- _MATERIALS PROVIDED_
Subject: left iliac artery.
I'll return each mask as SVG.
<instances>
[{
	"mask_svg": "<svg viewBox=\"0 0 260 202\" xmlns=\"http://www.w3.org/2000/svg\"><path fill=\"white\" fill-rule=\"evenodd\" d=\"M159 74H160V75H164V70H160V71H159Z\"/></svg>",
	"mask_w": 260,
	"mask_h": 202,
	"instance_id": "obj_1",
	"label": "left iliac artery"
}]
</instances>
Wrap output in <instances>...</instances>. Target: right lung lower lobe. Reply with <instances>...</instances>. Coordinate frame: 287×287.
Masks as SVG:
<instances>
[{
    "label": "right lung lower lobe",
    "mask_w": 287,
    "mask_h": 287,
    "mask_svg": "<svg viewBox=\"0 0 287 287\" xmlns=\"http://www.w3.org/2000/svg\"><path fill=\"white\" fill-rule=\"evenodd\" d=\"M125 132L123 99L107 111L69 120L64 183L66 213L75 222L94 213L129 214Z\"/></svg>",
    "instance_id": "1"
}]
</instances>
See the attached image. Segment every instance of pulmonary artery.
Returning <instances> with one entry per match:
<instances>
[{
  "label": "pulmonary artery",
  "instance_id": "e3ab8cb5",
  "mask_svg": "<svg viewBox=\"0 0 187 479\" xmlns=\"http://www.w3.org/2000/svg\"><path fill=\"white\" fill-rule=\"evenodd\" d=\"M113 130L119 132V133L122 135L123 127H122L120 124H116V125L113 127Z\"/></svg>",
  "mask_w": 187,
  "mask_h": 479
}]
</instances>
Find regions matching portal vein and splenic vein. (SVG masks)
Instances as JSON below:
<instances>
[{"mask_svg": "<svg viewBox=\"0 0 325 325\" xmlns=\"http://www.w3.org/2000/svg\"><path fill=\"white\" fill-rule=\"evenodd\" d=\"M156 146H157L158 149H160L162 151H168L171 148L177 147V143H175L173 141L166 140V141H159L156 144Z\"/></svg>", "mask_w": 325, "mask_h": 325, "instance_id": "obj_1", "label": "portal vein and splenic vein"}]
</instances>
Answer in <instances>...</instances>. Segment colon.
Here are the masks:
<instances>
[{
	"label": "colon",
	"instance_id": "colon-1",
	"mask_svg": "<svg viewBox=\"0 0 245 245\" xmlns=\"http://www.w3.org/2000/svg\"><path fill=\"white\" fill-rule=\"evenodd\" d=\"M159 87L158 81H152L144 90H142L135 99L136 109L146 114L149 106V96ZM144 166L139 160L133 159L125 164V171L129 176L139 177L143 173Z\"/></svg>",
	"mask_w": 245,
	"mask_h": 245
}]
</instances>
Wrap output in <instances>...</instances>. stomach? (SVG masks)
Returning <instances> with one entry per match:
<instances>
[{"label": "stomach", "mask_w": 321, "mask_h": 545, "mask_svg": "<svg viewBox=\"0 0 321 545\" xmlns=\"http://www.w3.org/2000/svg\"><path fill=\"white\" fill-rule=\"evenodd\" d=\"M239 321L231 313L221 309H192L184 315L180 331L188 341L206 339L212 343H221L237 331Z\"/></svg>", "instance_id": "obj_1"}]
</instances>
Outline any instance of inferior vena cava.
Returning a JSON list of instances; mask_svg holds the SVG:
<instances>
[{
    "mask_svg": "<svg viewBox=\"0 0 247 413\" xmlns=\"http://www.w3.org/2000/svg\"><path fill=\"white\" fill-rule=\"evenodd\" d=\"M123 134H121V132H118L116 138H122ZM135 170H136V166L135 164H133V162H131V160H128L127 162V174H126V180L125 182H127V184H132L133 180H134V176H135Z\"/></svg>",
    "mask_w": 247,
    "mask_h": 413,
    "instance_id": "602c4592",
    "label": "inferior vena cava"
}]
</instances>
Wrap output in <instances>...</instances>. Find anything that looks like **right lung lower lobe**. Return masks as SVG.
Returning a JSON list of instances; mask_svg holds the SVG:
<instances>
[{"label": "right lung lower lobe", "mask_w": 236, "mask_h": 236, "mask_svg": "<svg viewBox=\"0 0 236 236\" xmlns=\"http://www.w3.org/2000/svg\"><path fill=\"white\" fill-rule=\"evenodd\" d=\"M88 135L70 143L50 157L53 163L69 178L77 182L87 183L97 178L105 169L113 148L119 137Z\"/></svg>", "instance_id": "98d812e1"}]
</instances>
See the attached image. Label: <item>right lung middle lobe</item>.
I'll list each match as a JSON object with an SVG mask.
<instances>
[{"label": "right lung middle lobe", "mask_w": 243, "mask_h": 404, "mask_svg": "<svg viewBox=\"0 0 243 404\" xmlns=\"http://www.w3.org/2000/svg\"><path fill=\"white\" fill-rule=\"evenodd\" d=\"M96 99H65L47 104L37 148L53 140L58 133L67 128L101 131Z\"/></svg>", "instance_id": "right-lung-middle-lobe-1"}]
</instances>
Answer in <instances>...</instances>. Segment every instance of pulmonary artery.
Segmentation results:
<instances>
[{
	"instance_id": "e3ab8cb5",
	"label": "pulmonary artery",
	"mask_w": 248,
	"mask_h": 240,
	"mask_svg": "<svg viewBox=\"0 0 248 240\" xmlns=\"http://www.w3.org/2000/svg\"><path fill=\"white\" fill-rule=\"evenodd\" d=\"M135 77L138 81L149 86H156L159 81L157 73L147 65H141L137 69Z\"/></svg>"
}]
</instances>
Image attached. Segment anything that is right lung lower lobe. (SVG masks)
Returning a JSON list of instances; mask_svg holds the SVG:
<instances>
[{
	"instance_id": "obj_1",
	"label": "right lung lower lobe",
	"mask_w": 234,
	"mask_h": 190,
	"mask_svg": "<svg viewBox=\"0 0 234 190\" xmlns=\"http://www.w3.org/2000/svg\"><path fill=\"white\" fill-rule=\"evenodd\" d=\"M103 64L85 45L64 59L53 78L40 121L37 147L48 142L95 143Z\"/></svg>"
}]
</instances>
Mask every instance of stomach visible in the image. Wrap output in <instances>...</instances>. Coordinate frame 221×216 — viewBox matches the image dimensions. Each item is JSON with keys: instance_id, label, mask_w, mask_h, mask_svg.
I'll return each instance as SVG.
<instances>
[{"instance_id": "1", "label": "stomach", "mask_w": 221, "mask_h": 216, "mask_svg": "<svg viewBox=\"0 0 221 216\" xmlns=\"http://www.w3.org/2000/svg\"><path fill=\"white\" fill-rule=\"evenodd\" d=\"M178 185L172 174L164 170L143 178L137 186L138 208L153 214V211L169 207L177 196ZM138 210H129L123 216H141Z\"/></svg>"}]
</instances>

- _REQUIRED ACTION_
All of the records above must be reproduced exactly.

- _ANSWER BELOW_
Subject: left iliac artery.
I'll return each mask as SVG.
<instances>
[{
	"mask_svg": "<svg viewBox=\"0 0 260 202\" xmlns=\"http://www.w3.org/2000/svg\"><path fill=\"white\" fill-rule=\"evenodd\" d=\"M159 74H160V75H164V70H160V71H159Z\"/></svg>",
	"mask_w": 260,
	"mask_h": 202,
	"instance_id": "obj_1",
	"label": "left iliac artery"
}]
</instances>
Wrap output in <instances>...</instances>. Target: right lung lower lobe. Reply with <instances>...</instances>. Coordinate frame: 287×287.
Masks as SVG:
<instances>
[{
    "label": "right lung lower lobe",
    "mask_w": 287,
    "mask_h": 287,
    "mask_svg": "<svg viewBox=\"0 0 287 287\" xmlns=\"http://www.w3.org/2000/svg\"><path fill=\"white\" fill-rule=\"evenodd\" d=\"M125 132L123 99L107 111L69 120L64 183L66 213L75 222L94 213L129 214Z\"/></svg>",
    "instance_id": "1"
}]
</instances>
See the attached image. Segment every instance of pulmonary artery.
Returning <instances> with one entry per match:
<instances>
[{
  "label": "pulmonary artery",
  "instance_id": "e3ab8cb5",
  "mask_svg": "<svg viewBox=\"0 0 187 479\" xmlns=\"http://www.w3.org/2000/svg\"><path fill=\"white\" fill-rule=\"evenodd\" d=\"M113 130L119 132V133L122 135L123 127H122L120 124H116V125L113 127Z\"/></svg>",
  "mask_w": 187,
  "mask_h": 479
}]
</instances>
Find regions matching portal vein and splenic vein. (SVG masks)
Instances as JSON below:
<instances>
[{"mask_svg": "<svg viewBox=\"0 0 325 325\" xmlns=\"http://www.w3.org/2000/svg\"><path fill=\"white\" fill-rule=\"evenodd\" d=\"M156 146H157L158 149H160L162 151H168L171 148L177 147V143H175L173 141L166 140V141H159L156 144Z\"/></svg>", "mask_w": 325, "mask_h": 325, "instance_id": "obj_1", "label": "portal vein and splenic vein"}]
</instances>
Answer in <instances>...</instances>. Segment colon.
Here are the masks:
<instances>
[{
	"label": "colon",
	"instance_id": "colon-1",
	"mask_svg": "<svg viewBox=\"0 0 245 245\" xmlns=\"http://www.w3.org/2000/svg\"><path fill=\"white\" fill-rule=\"evenodd\" d=\"M159 87L158 81H152L144 90H142L135 99L136 109L146 114L149 106V96ZM144 166L139 160L133 159L125 164V171L129 176L139 177L143 173Z\"/></svg>",
	"mask_w": 245,
	"mask_h": 245
}]
</instances>
Wrap output in <instances>...</instances>. stomach? (SVG masks)
Returning <instances> with one entry per match:
<instances>
[{"label": "stomach", "mask_w": 321, "mask_h": 545, "mask_svg": "<svg viewBox=\"0 0 321 545\" xmlns=\"http://www.w3.org/2000/svg\"><path fill=\"white\" fill-rule=\"evenodd\" d=\"M239 321L231 313L221 309H192L184 315L180 331L188 341L206 339L212 343H221L237 331Z\"/></svg>", "instance_id": "obj_1"}]
</instances>
Outline any instance of inferior vena cava.
Returning a JSON list of instances; mask_svg holds the SVG:
<instances>
[{
    "mask_svg": "<svg viewBox=\"0 0 247 413\" xmlns=\"http://www.w3.org/2000/svg\"><path fill=\"white\" fill-rule=\"evenodd\" d=\"M123 134H121V132H118L116 138H122ZM135 170H136V166L135 164H133V162H131V160H128L127 162V174H126V180L125 182H127V184H132L133 180H134V176H135Z\"/></svg>",
    "mask_w": 247,
    "mask_h": 413,
    "instance_id": "602c4592",
    "label": "inferior vena cava"
}]
</instances>
Wrap output in <instances>...</instances>. Find anything that looks like **right lung lower lobe**. Return masks as SVG.
Returning a JSON list of instances; mask_svg holds the SVG:
<instances>
[{"label": "right lung lower lobe", "mask_w": 236, "mask_h": 236, "mask_svg": "<svg viewBox=\"0 0 236 236\" xmlns=\"http://www.w3.org/2000/svg\"><path fill=\"white\" fill-rule=\"evenodd\" d=\"M88 135L70 143L50 157L53 163L69 178L77 182L87 183L97 178L105 169L113 148L119 137Z\"/></svg>", "instance_id": "98d812e1"}]
</instances>
See the attached image. Label: <item>right lung middle lobe</item>.
I'll list each match as a JSON object with an SVG mask.
<instances>
[{"label": "right lung middle lobe", "mask_w": 243, "mask_h": 404, "mask_svg": "<svg viewBox=\"0 0 243 404\" xmlns=\"http://www.w3.org/2000/svg\"><path fill=\"white\" fill-rule=\"evenodd\" d=\"M96 99H65L47 104L37 148L53 140L58 133L67 128L101 131Z\"/></svg>", "instance_id": "right-lung-middle-lobe-1"}]
</instances>
Answer in <instances>...</instances>. Segment every instance of pulmonary artery.
Segmentation results:
<instances>
[{
	"instance_id": "e3ab8cb5",
	"label": "pulmonary artery",
	"mask_w": 248,
	"mask_h": 240,
	"mask_svg": "<svg viewBox=\"0 0 248 240\" xmlns=\"http://www.w3.org/2000/svg\"><path fill=\"white\" fill-rule=\"evenodd\" d=\"M135 77L138 81L149 86H156L159 81L157 73L147 65H141L137 69Z\"/></svg>"
}]
</instances>
Image attached. Segment anything that is right lung lower lobe. (SVG masks)
Returning a JSON list of instances; mask_svg holds the SVG:
<instances>
[{
	"instance_id": "obj_1",
	"label": "right lung lower lobe",
	"mask_w": 234,
	"mask_h": 190,
	"mask_svg": "<svg viewBox=\"0 0 234 190\" xmlns=\"http://www.w3.org/2000/svg\"><path fill=\"white\" fill-rule=\"evenodd\" d=\"M103 64L85 45L64 59L53 78L40 121L37 147L48 142L95 143Z\"/></svg>"
}]
</instances>
Mask every instance of stomach visible in the image. Wrap output in <instances>...</instances>. Coordinate frame 221×216 — viewBox matches the image dimensions. Each item is JSON with keys: instance_id, label, mask_w, mask_h, mask_svg.
I'll return each instance as SVG.
<instances>
[{"instance_id": "1", "label": "stomach", "mask_w": 221, "mask_h": 216, "mask_svg": "<svg viewBox=\"0 0 221 216\" xmlns=\"http://www.w3.org/2000/svg\"><path fill=\"white\" fill-rule=\"evenodd\" d=\"M178 185L172 174L164 170L143 178L137 186L138 208L153 214V211L169 207L177 196ZM138 210H129L123 216H141Z\"/></svg>"}]
</instances>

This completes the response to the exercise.